Segment Open

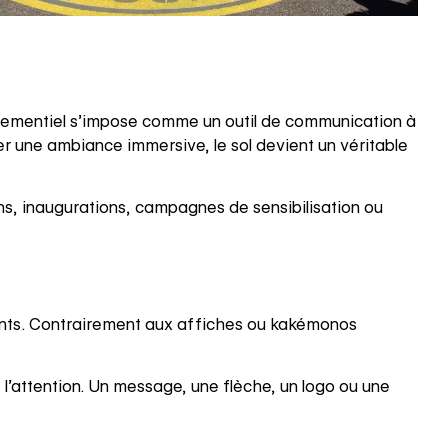
nementiel s’impose comme un outil de communication à
éer une ambiance immersive, le sol devient un véritable
ons, inaugurations, campagnes de sensibilisation ou
pants. Contrairement aux affiches ou kakémonos
l’attention. Un message, une flèche, un logo ou une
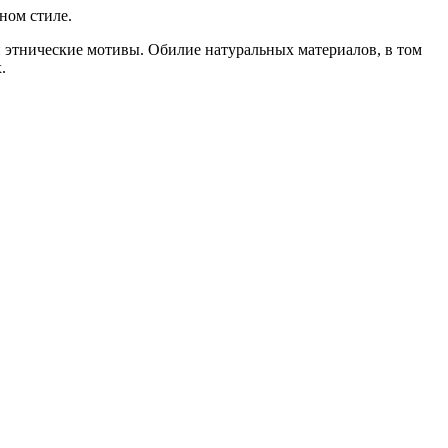
ном стиле.
 этнические мотивы. Обилие натуральных материалов, в том
.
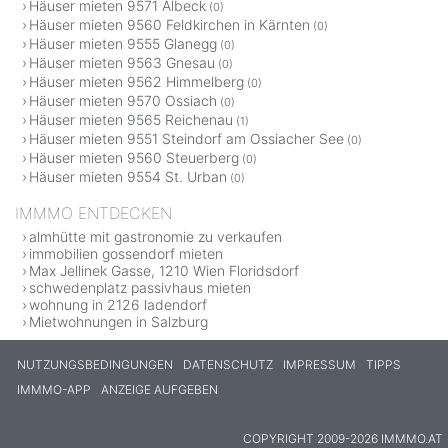
Häuser mieten 9571 Albeck
(0)
Häuser mieten 9560 Feldkirchen in Kärnten
(0)
Häuser mieten 9555 Glanegg
(0)
Häuser mieten 9563 Gnesau
(0)
Häuser mieten 9562 Himmelberg
(0)
Häuser mieten 9570 Ossiach
(0)
Häuser mieten 9565 Reichenau
(1)
Häuser mieten 9551 Steindorf am Ossiacher See
(0)
Häuser mieten 9560 Steuerberg
(0)
Häuser mieten 9554 St. Urban
(0)
IMMMO ENTDECKEN
almhütte mit gastronomie zu verkaufen
immobilien gossendorf mieten
Max Jellinek Gasse, 1210 Wien Floridsdorf
schwedenplatz passivhaus mieten
wohnung in 2126 ladendorf
Mietwohnungen in Salzburg
NUTZUNGSBEDINGUNGEN
DATENSCHUTZ
IMPRESSUM
TIPPS
IMMMO-APP
ANZEIGE AUFGEBEN
COPYRIGHT 2009-2026 IMMMO.AT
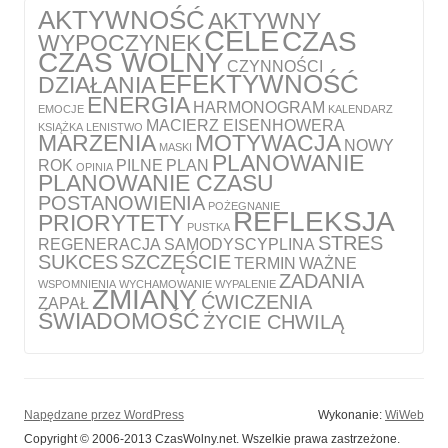
AKTYWNOŚĆ
AKTYWNY
CELE
CZAS
WYPOCZYNEK
CZAS WOLNY
CZYNNOŚCI
EFEKTYWNOŚĆ
DZIAŁANIA
ENERGIA
HARMONOGRAM
EMOCJE
KALENDARZ
MACIERZ EISENHOWERA
KSIĄŻKA
LENISTWO
MARZENIA
MOTYWACJA
NOWY
MASKI
PLANOWANIE
ROK
PILNE
PLAN
OPINIA
PLANOWANIE CZASU
POSTANOWIENIA
POŻEGNANIE
REFLEKSJA
PRIORYTETY
PUSTKA
STRES
REGENERACJA
SAMODYSCYPLINA
SUKCES
SZCZĘŚCIE
TERMIN
WAŻNE
ZADANIA
WSPOMNIENIA
WYCHAMOWANIE
WYPALENIE
ZMIANY
ĆWICZENIA
ZAPAŁ
ŚWIADOMOŚĆ
ŻYCIE CHWILĄ
Napędzane przez WordPress
Wykonanie:
WiWeb
Copyright © 2006-2013 CzasWolny.net. Wszelkie prawa zastrzeżone.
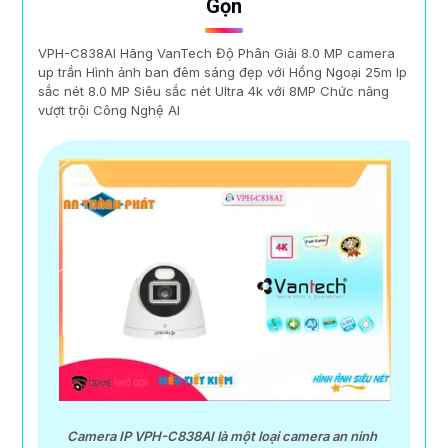
Gọn
VPH-C838AI Hãng VanTech Độ Phân Giải 8.0 MP camera
up trần Hình ảnh ban đêm sáng đẹp với Hồng Ngoại 25m Ip
sắc nét 8.0 MP Siêu sắc nét Ultra 4k với 8MP Chức năng
vượt trội Công Nghệ AI
Camera IP VPH-C838AI là một loại camera an ninh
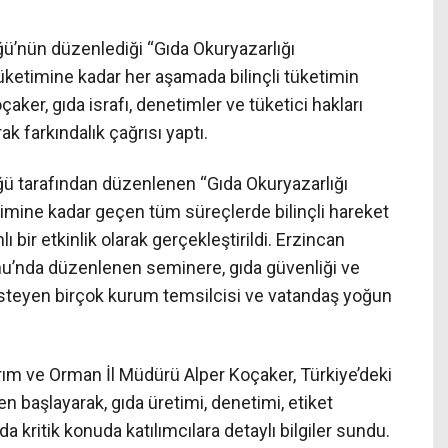
ü’nün düzenlediği “Gıda Okuryazarlığı
üketimine kadar her aşamada bilinçli tüketimin
aker, gıda israfı, denetimler ve tüketici hakları
ak farkındalık çağrısı yaptı.
ü tarafından düzenlenen “Gıda Okuryazarlığı
imine kadar geçen tüm süreçlerde bilinçli hareket
ir etkinlik olarak gerçekleştirildi. Erzincan
nu’nda düzenlenen seminere, gıda güvenliği ve
k isteyen birçok kurum temsilcisi ve vatandaş yoğun
m ve Orman İl Müdürü Alper Koçaker, Türkiye’deki
n başlayarak, gıda üretimi, denetimi, etiket
da kritik konuda katılımcılara detaylı bilgiler sundu.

Segment Closed

What you will do ->
In your copy, reproduce the data above exactly and skip every picture.

Response ->
nementiel s’impose comme un outil de communication à
éer une ambiance immersive, le sol devient un véritable
ons, inaugurations, campagnes de sensibilisation ou
pants. Contrairement aux affiches ou kakémonos
l’attention. Un message, une flèche, un logo ou une
ном стиле.
 этнические мотивы. Обилие натуральных материалов, в том
.
Häuser mieten 9571 Albeck
(0)
Häuser mieten 9560 Feldkirchen in Kärnten
(0)
Häuser mieten 9555 Glanegg
(0)
Häuser mieten 9563 Gnesau
(0)
Häuser mieten 9562 Himmelberg
(0)
Häuser mieten 9570 Ossiach
(0)
Häuser mieten 9565 Reichenau
(1)
Häuser mieten 9551 Steindorf am Ossiacher See
(0)
Häuser mieten 9560 Steuerberg
(0)
Häuser mieten 9554 St. Urban
(0)
IMMMO ENTDECKEN
almhütte mit gastronomie zu verkaufen
immobilien gossendorf mieten
Max Jellinek Gasse, 1210 Wien Floridsdorf
schwedenplatz passivhaus mieten
wohnung in 2126 ladendorf
Mietwohnungen in Salzburg
NUTZUNGSBEDINGUNGEN
DATENSCHUTZ
IMPRESSUM
TIPPS
IMMMO-APP
ANZEIGE AUFGEBEN
COPYRIGHT 2009-2026 IMMMO.AT
AKTYWNOŚĆ
AKTYWNY
CELE
CZAS
WYPOCZYNEK
CZAS WOLNY
CZYNNOŚCI
EFEKTYWNOŚĆ
DZIAŁANIA
ENERGIA
HARMONOGRAM
EMOCJE
KALENDARZ
MACIERZ EISENHOWERA
KSIĄŻKA
LENISTWO
MARZENIA
MOTYWACJA
NOWY
MASKI
PLANOWANIE
ROK
PILNE
PLAN
OPINIA
PLANOWANIE CZASU
POSTANOWIENIA
POŻEGNANIE
REFLEKSJA
PRIORYTETY
PUSTKA
STRES
REGENERACJA
SAMODYSCYPLINA
SUKCES
SZCZĘŚCIE
TERMIN
WAŻNE
ZADANIA
WSPOMNIENIA
WYCHAMOWANIE
WYPALENIE
ZMIANY
ĆWICZENIA
ZAPAŁ
ŚWIADOMOŚĆ
ŻYCIE CHWILĄ
Napędzane przez WordPress
Wykonanie:
WiWeb
Copyright © 2006-2013 CzasWolny.net. Wszelkie prawa zastrzeżone.
Gọn
VPH-C838AI Hãng VanTech Độ Phân Giải 8.0 MP camera
up trần Hình ảnh ban đêm sáng đẹp với Hồng Ngoại 25m Ip
sắc nét 8.0 MP Siêu sắc nét Ultra 4k với 8MP Chức năng
vượt trội Công Nghệ AI
Camera IP VPH-C838AI là một loại camera an ninh
ü’nün düzenlediği “Gıda Okuryazarlığı
üketimine kadar her aşamada bilinçli tüketimin
aker, gıda israfı, denetimler ve tüketici hakları
ak farkındalık çağrısı yaptı.
ü tarafından düzenlenen “Gıda Okuryazarlığı
imine kadar geçen tüm süreçlerde bilinçli hareket
ir etkinlik olarak gerçekleştirildi. Erzincan
nu’nda düzenlenen seminere, gıda güvenliği ve
k isteyen birçok kurum temsilcisi ve vatandaş yoğun
m ve Orman İl Müdürü Alper Koçaker, Türkiye’deki
n başlayarak, gıda üretimi, denetimi, etiket
da kritik konuda katılımcılara detaylı bilgiler sundu.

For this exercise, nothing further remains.